- Born: Morgan Venticinque February 2, 1987 (age 39) Teaneck, New Jersey, U.S.

Comedy career
- Years active: 2007–present
- Medium: Stand-up; television; film;
- Genres: Observational comedy; Improvisational comedy; sketch comedy; satire;
- Subjects: American culture; pop culture; sex; Dating; current events;
- Musical career
- Instruments: Vocals, guitar, Pitch correction
- Website: Official website

= Morgan Jay =

American comedian and actor (born 1987)

Morgan Jay Venticinque (born February 2, 1987) is an American comedian, musician, actor, and YouTuber. Jay rose to fame by packaging his work in music and comedy into short-form content on TikTok and Instagram. His music often combines Auto-Tune pitch correction, guitar, and vocals. His focus on social media has driven 5.4 million followers to his Instagram and 10 million followers to his TikTok.

==Early life and education==
Jay was born in Teaneck, New Jersey, United States, and grew up in Mahwah, New Jersey. His parents were Gaetano (Cayetano) Venticinque (d. 1993) and Sylvia Oliveira. He is of Brazilian and Italian descent.

Jay's father, Cayetano Venticinque, was a Sicilian singer who performed under the stage name Ricardo Roda. Venticinque moved with his family to Buenos Aires, Argentina, in 1948, later leaving Argentina during the 1970s. He died of cancer in Italy in 1993, when Morgan was six years old.

Jay was a "class clown" in high school and began his career with traditional stand-up comedy.
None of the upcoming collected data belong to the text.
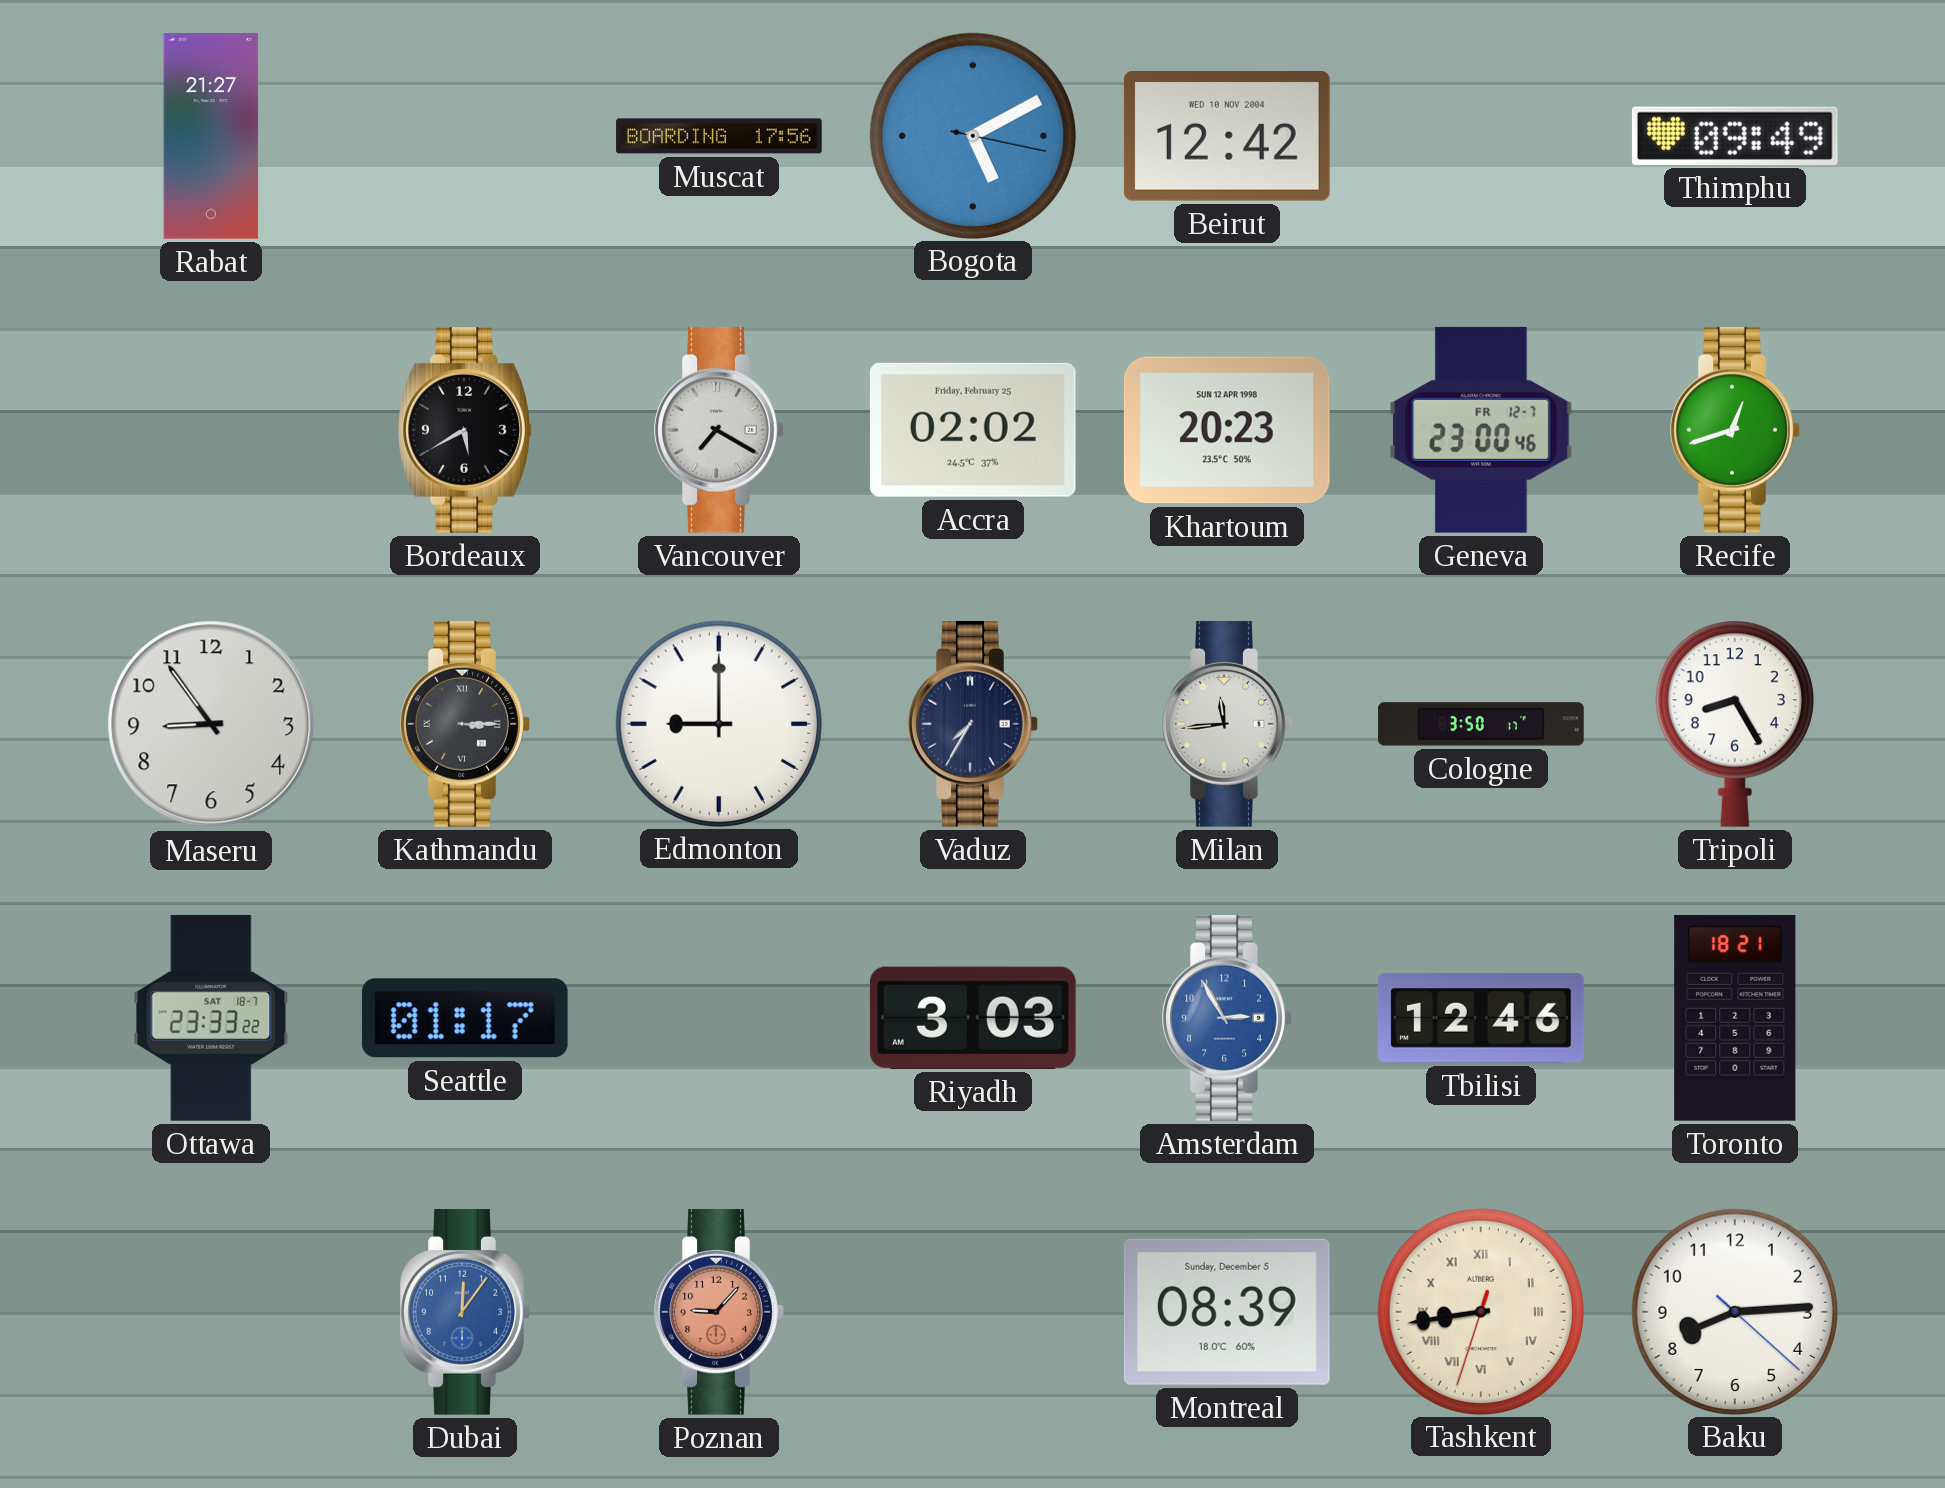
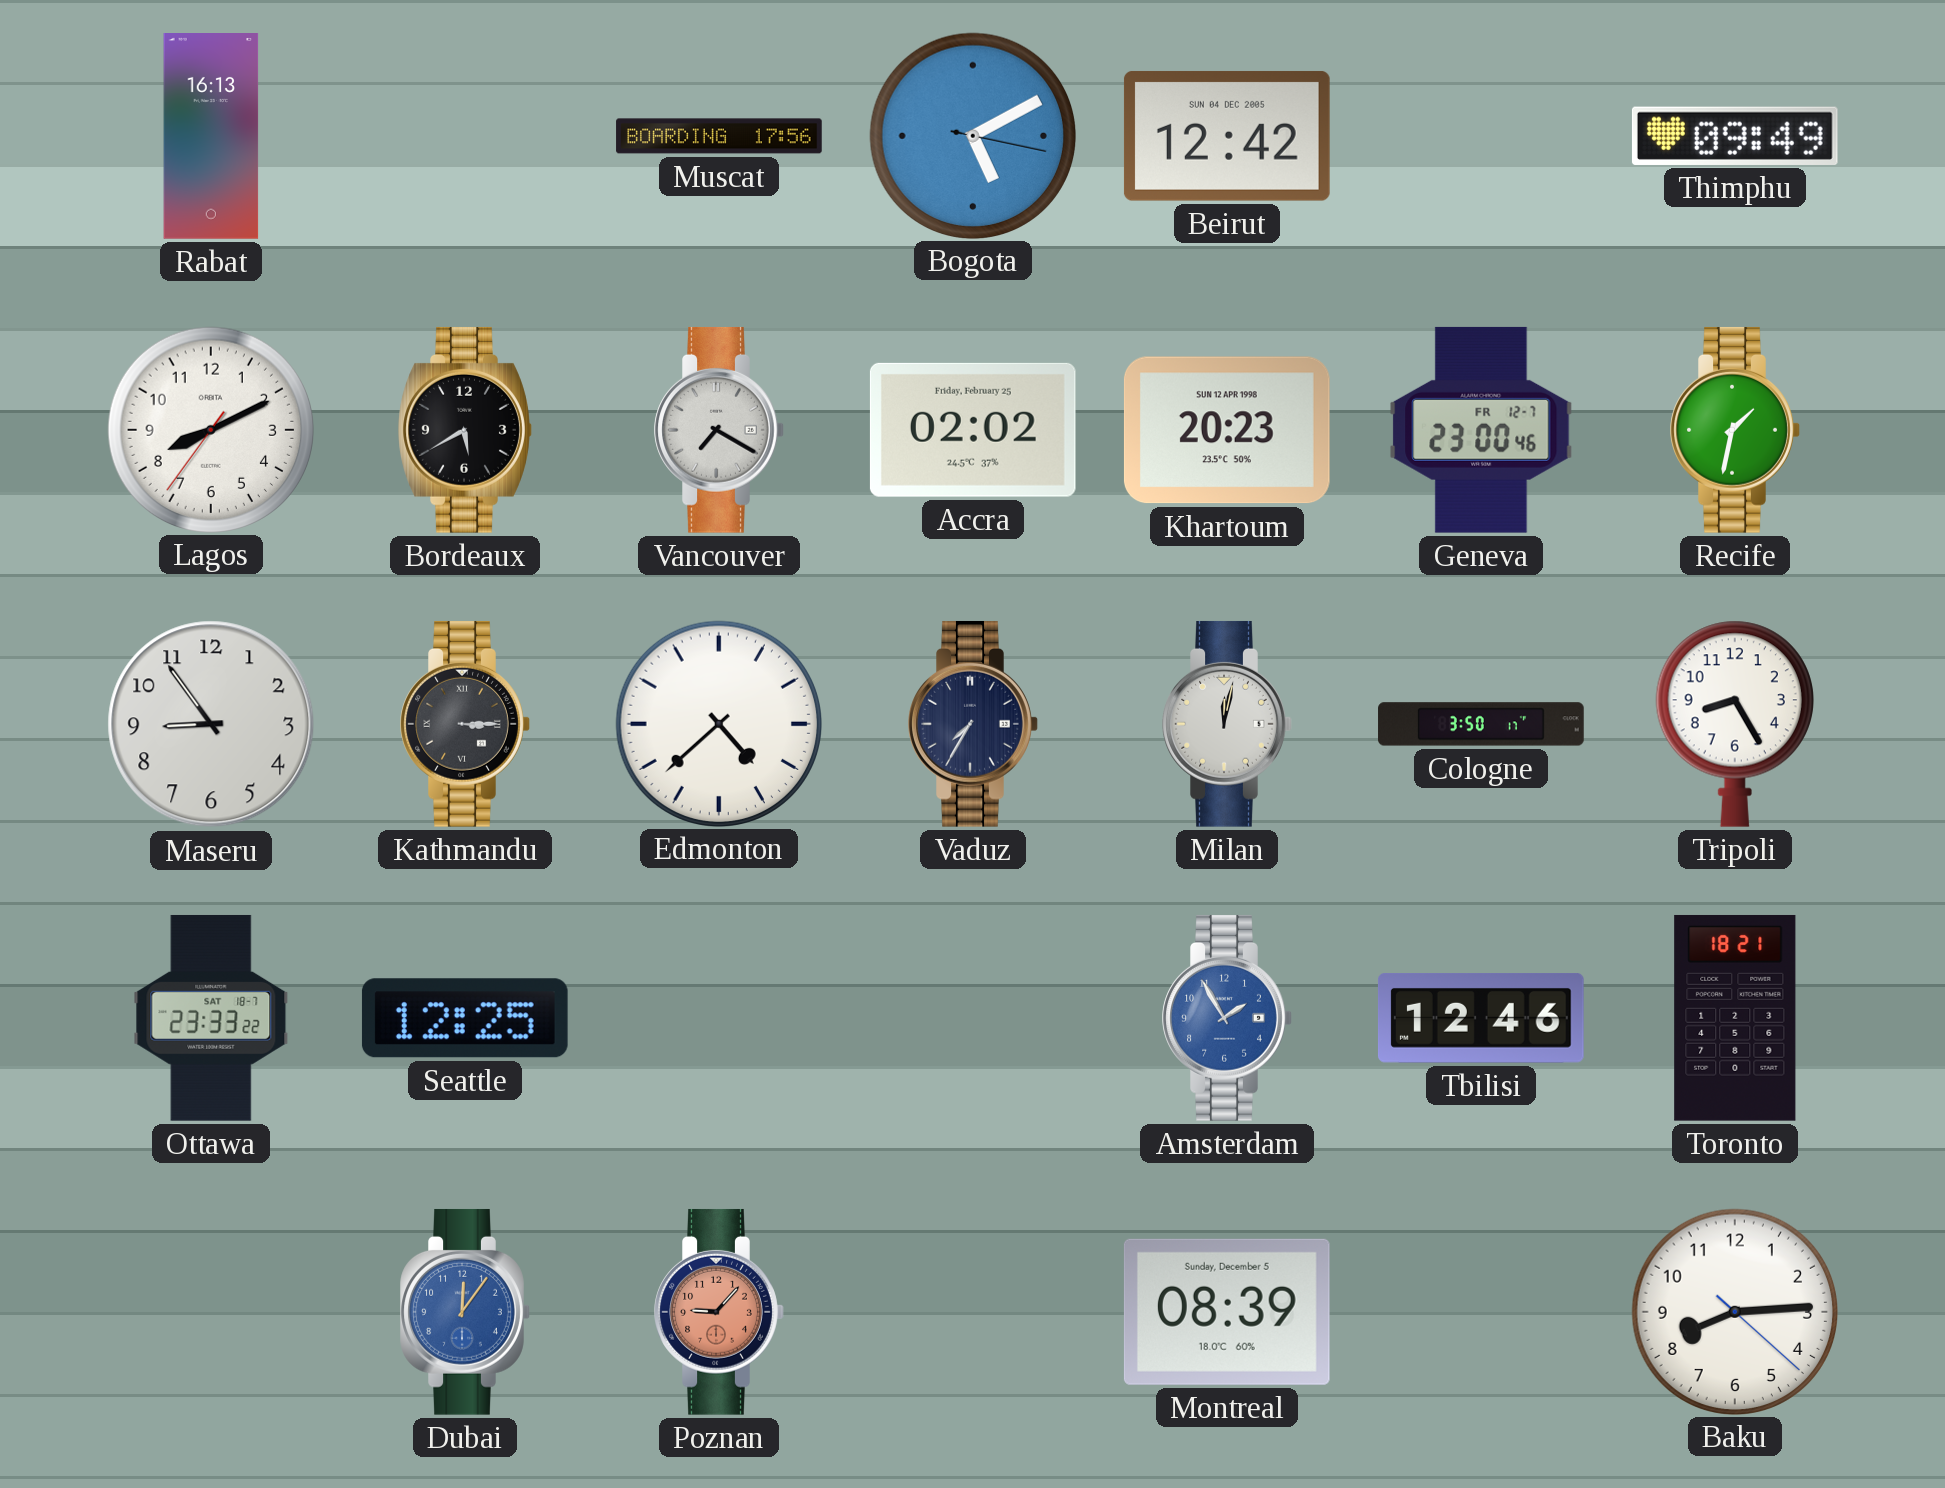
Rabat: 21:27 -> 16:13
Beirut date: WED 10 NOV 2004 -> SUN 04 DEC 2005
Lagos: none -> 8:10
Recife: 12:42 -> 1:32
Edmonton: 9:00 -> 4:38
Milan: 11:44 -> 12:02
Seattle: 01:17 -> 12:25
Riyadh: 3:03 -> none
Amsterdam: 2:55 -> 1:55
Tashkent: 8:43 -> none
He studied at NYU Tisch School of the Arts and received training from the Stella Adler Studio of Acting and the Upright Citizens Brigade in New York City.

==Career==
Jay began performing comedy at open mics in 2007 in New York City while in college, and developed his stage presence through experiences such as interning on The Tonight Show Starring Jimmy Fallon and working as a certified New York City bike tour guide. His background includes acting and choir. After six years of performing, he incorporated music into his comedy act.

He cites Rory Scovel, Reggie Watts and Karen Kilgariff as several of his influences. In other interviews, he's cited comedians Stephen Lynch and Adam Sandler.

In 2019, he appeared on NBC's Bring the Funny, but this did not significantly advance his career. During the COVID-19 pandemic, Jay started posting clips of his crowd work from previous shows on social media, particularly TikTok. His online following then grew rapidly. This social media success led to a largely sold-out comedy tour across the U.S.

He rose to prominence through viral TikTok videos featuring audience participation segments, using an auto-tuned microphone that allows audience members to sing with him. He speaks to audiences by singing about relationships and everyday topics, and encourages audience members to respond in song with auto-tune vocals. His comedic songs explore subjects such as relationship dynamics ("What Are We"), moving in together ("Home Intruder"), and suppressed desires ("Bro"). His TikTok video "Just Friends?" became viral with over 129 million views and contributed to Jay's popularity.

His 2023 special, Live at the Village, was filmed in a Los Angeles recording studio. He credits director Jocelyn Cooper and cinematographer Sophie Bruza for the production's visual quality. After streaming services passed on the special, Jay released it on YouTube, where it received positive feedback. It has, however, since been released on Hulu.

As of April 2025, Jay was on a U.S. and international tour, including sold-out shows at venues like the Wiltern in Los Angeles. His following is largely made up of Gen Z fans, many of whom cite his performances as their first comedy show. Jay refers to his fan base as the "goofy gang".

Jay is managed by Matt Sadeghian of Brillstein Entertainment Partners and Josh Sandler of Granderson Des Rochers. He is recognized by Billboard as one of the top 15 musical comedians as of June 2025.

===Television and film===
Morgan Jay has appeared in TV sitcoms such as St. Denis Medical and acted in the film Cotton Candy Bubble Gum which premiered at South by Southwest. He has also been on MTV's Wild’n’Out, Girls5eva, Bring the Funny, and Night Court. He portrays Leigh Pruden in the 2026 Disney+ television series Wonder Man.